[Saved data entries]
Content starts
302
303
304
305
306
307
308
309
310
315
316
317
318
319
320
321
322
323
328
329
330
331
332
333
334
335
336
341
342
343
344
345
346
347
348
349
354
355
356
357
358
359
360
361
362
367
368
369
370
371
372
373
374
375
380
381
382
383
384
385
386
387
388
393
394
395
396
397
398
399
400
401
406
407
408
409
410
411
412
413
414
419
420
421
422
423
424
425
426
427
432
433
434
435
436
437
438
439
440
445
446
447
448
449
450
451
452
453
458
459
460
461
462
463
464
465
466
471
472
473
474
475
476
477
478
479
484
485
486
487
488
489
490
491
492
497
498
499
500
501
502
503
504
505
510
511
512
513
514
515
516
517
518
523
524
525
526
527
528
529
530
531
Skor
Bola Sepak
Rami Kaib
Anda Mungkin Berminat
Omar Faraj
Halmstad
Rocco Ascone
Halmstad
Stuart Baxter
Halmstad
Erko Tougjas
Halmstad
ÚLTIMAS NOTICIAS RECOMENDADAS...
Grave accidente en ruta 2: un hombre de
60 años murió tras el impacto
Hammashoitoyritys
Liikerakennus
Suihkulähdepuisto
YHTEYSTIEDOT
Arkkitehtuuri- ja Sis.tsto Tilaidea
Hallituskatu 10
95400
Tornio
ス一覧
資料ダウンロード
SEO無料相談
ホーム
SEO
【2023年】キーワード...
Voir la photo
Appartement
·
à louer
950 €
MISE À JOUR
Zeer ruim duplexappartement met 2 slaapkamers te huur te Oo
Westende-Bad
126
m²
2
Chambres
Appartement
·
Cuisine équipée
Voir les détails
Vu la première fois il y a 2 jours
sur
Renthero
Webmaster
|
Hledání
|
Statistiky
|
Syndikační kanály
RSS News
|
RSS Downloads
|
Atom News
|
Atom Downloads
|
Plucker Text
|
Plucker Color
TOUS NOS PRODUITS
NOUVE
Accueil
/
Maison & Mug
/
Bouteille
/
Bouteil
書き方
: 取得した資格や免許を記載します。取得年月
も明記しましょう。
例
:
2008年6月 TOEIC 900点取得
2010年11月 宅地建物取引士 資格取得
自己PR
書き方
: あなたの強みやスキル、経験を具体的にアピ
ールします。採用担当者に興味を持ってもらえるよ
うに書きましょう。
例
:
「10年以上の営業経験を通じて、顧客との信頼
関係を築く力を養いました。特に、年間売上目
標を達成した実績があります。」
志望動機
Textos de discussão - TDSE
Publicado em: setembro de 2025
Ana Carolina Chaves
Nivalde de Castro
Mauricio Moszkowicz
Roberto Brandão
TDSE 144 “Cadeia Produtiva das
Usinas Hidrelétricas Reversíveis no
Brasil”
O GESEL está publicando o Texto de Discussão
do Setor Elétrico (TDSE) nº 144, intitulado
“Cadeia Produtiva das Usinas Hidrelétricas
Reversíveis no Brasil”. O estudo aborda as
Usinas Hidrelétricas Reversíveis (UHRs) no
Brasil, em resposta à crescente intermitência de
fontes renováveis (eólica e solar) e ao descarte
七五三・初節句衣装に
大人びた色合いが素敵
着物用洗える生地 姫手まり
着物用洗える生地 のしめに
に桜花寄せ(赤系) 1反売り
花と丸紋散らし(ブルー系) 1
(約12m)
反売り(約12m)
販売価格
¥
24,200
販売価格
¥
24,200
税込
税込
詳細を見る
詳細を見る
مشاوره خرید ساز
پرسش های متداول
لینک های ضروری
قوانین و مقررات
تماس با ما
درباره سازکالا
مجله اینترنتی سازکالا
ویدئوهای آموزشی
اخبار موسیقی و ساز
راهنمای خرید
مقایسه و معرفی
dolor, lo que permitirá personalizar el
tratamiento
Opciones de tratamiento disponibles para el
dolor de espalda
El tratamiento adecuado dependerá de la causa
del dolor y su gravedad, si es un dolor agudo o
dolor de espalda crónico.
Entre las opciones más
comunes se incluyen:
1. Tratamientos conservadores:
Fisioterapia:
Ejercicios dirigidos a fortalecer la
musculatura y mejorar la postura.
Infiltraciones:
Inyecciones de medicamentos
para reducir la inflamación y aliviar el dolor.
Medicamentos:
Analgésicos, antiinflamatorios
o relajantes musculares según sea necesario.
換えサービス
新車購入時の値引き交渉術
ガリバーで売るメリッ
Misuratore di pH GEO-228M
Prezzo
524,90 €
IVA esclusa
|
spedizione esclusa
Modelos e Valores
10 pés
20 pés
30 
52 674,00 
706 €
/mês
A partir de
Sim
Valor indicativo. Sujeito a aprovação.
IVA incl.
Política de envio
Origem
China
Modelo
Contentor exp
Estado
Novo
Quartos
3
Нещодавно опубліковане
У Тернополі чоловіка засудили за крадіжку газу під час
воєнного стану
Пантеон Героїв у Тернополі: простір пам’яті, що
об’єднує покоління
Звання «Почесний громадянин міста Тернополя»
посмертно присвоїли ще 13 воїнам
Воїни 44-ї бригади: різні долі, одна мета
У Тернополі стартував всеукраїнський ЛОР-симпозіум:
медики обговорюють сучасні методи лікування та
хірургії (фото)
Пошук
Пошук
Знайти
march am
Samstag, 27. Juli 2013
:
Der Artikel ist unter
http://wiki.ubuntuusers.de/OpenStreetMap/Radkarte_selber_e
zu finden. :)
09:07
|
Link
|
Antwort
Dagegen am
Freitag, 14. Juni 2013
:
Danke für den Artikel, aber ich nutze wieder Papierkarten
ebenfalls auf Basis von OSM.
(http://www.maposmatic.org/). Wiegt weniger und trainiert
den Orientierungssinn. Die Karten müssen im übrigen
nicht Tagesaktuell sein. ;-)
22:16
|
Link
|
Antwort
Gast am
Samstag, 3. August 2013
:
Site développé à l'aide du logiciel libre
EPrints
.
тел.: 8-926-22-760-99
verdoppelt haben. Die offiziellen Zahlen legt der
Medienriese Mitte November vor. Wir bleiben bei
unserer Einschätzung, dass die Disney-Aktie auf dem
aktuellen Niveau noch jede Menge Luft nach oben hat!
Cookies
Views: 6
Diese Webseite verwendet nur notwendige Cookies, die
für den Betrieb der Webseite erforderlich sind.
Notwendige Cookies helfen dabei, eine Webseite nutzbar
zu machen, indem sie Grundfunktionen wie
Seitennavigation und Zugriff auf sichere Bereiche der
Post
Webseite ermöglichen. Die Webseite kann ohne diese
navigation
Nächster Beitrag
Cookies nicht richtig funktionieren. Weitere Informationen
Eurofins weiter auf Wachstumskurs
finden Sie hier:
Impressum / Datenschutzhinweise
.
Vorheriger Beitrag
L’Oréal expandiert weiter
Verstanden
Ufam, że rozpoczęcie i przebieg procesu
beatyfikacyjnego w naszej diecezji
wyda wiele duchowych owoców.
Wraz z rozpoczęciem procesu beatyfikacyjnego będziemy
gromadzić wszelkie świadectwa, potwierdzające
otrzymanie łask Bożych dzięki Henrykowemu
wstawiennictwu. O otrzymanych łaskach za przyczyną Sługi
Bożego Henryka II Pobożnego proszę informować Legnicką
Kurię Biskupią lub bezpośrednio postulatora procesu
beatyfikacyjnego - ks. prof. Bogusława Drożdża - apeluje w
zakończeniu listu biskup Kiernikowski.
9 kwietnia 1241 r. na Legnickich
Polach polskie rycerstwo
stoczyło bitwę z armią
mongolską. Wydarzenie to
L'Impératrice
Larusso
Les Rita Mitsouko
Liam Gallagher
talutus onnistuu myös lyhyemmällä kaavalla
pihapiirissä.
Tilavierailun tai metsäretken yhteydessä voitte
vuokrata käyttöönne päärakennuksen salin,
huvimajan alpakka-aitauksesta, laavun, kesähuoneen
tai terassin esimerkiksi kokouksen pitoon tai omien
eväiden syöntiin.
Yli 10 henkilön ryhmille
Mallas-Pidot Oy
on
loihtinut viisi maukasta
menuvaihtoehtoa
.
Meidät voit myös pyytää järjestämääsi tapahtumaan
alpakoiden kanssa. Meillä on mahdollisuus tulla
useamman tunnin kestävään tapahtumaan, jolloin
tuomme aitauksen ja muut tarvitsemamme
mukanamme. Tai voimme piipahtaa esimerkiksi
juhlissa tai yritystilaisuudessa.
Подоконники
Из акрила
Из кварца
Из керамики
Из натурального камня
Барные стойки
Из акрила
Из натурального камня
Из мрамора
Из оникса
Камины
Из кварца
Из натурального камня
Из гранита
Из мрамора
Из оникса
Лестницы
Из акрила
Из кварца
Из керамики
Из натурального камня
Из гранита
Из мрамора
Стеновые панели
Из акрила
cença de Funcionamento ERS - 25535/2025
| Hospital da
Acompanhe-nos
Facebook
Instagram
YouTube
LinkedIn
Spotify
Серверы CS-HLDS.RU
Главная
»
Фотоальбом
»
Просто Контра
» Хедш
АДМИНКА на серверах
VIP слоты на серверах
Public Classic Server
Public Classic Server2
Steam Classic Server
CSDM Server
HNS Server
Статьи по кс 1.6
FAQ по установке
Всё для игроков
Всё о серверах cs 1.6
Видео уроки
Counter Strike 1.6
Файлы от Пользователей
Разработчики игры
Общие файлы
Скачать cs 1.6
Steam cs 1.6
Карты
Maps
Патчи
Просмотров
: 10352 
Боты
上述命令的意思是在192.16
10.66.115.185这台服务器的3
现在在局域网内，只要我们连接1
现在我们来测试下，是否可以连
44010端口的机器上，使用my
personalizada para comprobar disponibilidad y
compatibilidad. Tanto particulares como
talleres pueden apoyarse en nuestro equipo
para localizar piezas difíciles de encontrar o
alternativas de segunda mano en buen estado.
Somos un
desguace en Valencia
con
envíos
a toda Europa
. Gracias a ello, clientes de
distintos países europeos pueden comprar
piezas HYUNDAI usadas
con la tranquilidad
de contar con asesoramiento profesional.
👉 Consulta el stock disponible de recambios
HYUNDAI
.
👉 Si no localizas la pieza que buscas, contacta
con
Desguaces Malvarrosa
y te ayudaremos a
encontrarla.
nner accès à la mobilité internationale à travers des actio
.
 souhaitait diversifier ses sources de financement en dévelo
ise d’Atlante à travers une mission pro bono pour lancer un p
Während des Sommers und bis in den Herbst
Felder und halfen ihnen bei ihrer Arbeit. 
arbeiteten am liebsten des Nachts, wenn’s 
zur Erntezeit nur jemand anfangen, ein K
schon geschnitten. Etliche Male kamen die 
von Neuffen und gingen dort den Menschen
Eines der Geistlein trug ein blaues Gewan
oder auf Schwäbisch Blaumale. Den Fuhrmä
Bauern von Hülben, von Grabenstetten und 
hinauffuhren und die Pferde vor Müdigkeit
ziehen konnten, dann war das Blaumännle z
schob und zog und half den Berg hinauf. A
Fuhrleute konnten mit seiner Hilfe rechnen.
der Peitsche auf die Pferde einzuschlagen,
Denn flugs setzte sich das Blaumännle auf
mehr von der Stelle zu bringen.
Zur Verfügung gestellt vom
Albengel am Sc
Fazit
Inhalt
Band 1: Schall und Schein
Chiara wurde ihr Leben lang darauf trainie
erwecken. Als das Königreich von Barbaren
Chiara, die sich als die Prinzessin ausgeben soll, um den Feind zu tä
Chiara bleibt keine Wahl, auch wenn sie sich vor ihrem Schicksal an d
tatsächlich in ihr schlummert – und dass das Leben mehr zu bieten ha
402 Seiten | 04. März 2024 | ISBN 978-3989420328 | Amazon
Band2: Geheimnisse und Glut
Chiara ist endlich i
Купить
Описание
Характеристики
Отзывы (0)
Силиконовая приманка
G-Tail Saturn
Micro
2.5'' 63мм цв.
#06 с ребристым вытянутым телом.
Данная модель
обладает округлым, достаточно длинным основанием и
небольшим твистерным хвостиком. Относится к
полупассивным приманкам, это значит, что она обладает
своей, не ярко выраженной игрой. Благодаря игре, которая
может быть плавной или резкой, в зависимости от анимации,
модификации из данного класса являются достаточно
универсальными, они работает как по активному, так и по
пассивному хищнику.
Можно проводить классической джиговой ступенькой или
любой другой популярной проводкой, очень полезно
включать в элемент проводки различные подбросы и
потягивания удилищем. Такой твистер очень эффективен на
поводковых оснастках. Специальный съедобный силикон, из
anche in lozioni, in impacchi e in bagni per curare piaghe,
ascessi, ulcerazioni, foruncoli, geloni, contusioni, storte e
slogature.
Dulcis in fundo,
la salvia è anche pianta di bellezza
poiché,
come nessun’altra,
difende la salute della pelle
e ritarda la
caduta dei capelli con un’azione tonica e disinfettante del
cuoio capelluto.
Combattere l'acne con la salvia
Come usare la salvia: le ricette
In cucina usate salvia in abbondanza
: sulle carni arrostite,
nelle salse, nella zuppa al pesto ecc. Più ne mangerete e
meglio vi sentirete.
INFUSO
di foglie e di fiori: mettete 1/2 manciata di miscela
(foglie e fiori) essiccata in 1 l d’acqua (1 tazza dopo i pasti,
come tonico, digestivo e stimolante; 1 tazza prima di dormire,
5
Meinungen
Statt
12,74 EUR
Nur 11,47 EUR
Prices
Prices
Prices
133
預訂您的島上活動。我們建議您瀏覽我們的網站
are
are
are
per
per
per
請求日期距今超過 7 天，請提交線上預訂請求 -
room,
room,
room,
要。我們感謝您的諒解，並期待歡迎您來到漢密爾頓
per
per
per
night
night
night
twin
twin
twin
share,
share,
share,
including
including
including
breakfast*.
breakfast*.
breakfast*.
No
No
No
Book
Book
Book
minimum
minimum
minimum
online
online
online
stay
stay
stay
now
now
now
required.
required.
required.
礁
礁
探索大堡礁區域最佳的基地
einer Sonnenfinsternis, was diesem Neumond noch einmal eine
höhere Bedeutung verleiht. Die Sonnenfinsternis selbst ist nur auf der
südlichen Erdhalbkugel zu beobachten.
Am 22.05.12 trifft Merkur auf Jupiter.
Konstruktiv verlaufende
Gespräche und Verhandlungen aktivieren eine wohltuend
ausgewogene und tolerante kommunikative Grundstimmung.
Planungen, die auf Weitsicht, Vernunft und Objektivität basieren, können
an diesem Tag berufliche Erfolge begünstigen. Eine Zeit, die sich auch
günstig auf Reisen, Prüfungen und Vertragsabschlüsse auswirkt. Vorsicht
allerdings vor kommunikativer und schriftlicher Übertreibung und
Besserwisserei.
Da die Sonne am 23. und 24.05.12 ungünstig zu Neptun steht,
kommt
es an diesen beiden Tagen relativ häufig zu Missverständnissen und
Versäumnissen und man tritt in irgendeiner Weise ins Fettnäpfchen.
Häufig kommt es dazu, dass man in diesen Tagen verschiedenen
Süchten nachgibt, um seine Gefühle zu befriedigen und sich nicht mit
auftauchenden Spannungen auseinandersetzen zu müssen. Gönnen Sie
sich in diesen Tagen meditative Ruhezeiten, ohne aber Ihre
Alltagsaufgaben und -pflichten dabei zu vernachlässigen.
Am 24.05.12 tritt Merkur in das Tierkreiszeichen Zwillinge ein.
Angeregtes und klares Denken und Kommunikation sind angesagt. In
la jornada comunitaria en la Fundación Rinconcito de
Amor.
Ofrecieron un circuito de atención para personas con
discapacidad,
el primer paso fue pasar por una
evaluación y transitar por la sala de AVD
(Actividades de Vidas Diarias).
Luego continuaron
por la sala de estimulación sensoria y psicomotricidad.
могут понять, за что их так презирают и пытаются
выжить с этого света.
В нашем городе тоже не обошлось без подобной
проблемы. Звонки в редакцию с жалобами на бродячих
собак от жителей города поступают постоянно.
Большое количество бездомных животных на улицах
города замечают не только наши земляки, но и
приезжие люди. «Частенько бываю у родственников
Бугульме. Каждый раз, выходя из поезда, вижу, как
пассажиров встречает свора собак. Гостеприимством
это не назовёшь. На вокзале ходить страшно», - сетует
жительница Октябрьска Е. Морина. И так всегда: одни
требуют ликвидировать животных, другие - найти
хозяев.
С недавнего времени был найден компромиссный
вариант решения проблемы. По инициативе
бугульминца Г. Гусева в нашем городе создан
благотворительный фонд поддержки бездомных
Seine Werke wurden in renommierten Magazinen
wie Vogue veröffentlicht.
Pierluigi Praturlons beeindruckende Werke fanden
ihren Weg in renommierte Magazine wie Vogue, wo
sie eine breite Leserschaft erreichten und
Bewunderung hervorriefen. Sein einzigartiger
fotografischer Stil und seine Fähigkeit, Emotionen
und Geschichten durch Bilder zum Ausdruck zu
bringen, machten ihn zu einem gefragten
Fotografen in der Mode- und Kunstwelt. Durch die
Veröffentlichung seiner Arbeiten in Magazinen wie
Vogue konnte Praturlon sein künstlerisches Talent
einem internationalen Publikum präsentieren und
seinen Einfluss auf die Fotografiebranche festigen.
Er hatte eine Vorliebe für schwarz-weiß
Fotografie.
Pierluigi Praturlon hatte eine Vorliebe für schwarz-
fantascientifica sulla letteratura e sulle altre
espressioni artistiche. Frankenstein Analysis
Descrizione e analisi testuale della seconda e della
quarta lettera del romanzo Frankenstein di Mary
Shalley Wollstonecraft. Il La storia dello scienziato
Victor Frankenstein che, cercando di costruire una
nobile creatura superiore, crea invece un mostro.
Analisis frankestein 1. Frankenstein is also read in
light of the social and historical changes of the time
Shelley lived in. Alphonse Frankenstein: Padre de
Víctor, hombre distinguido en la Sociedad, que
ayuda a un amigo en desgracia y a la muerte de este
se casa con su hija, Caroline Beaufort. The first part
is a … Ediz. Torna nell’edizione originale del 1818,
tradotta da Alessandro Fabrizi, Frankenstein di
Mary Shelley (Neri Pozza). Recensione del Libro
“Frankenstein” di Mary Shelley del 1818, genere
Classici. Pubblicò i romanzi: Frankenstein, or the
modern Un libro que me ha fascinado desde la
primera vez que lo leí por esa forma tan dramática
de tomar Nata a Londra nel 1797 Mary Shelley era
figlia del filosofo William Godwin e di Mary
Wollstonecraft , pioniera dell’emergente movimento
Content ends
Directions for this task: Gather all lines from the records above in which "нашем" appears.

Exercise response:
В нашем городе тоже не обошлось без подобной
бугульминца Г. Гусева в нашем городе создан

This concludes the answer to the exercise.